If you live near or around Virginia, you may have see this magazine before: (The Virginia Horse Journal.)
Last year, I submitted a story for it, and they published it, and paid me 50 whole dollars.
Here is the story for your enjoyment: A Surprise in the Hay.

It was a hot summer afternoon at the farm where I work, taking care of a group of mares and young horses. As I was making my rounds, I noticed the hay barn door was open. I peered into the dark interior, where 200 bales of freshly cut hay had been stacked a few days before. I saw the bales had fallen down, and many were broken and falling apart. Irritated, I started to shut the door when a movement caught my eye. I saw a dark shape, a groundhog, perhaps, move in the hay.
I looked closer and realised the dark shape was Tallie, a little filly. She was upside down on her back under the pile of hay.
Frantically, I began lugging the bales of hay off of her, staying clear of her legs. I carefully checked her over for fractures and other injuries, and hauled her over onto her side. Apparently, she was quite stunned and did not budge an inch for about 30 minutes.

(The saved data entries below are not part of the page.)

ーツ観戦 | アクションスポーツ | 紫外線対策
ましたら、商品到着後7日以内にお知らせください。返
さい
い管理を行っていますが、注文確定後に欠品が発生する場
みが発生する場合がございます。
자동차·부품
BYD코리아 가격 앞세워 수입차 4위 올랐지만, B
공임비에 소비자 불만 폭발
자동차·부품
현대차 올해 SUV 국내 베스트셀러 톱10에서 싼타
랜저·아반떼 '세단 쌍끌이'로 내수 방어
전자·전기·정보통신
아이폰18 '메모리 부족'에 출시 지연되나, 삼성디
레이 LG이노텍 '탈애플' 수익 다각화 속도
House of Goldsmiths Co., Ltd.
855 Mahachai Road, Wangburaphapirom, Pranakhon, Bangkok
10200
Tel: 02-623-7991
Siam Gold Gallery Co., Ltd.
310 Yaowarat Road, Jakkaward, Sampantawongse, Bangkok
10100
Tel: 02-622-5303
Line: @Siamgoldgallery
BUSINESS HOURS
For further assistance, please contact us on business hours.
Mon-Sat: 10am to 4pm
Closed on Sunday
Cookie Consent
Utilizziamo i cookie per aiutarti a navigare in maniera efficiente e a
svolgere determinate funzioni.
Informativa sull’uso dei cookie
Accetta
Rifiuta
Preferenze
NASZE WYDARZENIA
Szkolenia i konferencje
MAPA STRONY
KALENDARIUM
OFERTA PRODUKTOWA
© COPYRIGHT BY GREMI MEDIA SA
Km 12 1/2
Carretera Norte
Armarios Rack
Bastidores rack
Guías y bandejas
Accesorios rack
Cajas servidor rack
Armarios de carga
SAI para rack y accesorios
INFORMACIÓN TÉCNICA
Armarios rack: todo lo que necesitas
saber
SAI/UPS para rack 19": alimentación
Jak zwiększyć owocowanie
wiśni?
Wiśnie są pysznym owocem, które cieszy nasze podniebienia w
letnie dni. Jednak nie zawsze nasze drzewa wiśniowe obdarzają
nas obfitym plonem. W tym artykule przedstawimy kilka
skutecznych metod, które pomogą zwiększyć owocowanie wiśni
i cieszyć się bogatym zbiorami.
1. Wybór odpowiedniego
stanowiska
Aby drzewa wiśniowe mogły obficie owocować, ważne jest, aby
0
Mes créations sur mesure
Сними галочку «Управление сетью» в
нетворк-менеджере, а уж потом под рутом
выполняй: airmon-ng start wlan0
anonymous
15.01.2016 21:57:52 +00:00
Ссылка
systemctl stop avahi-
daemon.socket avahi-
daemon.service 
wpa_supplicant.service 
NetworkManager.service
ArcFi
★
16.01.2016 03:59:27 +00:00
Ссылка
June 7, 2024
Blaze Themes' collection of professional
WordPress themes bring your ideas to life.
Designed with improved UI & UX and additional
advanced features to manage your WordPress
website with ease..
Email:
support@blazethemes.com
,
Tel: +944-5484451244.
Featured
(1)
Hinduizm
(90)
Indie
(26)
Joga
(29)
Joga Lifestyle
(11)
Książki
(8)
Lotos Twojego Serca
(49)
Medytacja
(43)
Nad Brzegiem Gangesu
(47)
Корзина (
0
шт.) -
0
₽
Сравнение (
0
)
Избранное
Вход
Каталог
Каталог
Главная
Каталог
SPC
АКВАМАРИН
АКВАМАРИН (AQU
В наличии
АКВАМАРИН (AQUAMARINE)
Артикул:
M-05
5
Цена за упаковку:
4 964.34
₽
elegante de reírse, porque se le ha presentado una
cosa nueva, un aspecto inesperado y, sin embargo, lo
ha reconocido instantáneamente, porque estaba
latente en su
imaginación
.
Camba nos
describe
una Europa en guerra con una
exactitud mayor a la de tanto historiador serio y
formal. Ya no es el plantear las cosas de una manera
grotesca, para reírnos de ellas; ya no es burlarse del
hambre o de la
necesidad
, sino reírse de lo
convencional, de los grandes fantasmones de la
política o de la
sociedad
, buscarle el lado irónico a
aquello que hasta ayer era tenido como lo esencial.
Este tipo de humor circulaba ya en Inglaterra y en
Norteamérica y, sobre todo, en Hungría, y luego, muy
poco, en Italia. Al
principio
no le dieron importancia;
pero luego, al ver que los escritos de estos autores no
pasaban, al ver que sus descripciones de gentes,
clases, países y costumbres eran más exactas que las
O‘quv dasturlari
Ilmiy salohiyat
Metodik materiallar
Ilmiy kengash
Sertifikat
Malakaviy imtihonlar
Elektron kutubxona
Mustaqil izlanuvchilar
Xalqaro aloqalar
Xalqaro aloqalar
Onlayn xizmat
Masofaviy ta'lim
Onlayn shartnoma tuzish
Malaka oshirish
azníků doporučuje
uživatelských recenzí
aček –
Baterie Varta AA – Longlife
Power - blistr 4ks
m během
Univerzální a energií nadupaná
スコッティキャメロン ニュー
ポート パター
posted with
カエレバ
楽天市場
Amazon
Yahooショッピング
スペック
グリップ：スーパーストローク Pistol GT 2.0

I figured she climbed up the stack of hay and fell with most of it coming down on top of her. When she finally stepped out of the barn, I hosed her off, and watched her walk around and eat before leaving.
Needless to say, the barn door got a better latch, and Tallie has been nowhere near the inside of the hay barn since!

Yep; I got paid $50 for that. I do indeed work taking care of a group of Tennessee Walkers on a farm near mine; and Tallie is one of my favorites. She has the most wonderful, loving, people-friendly personalities ever! She is all grown up now, five years old, (I think) and just as pretty as she can be. This was her little bit of fame.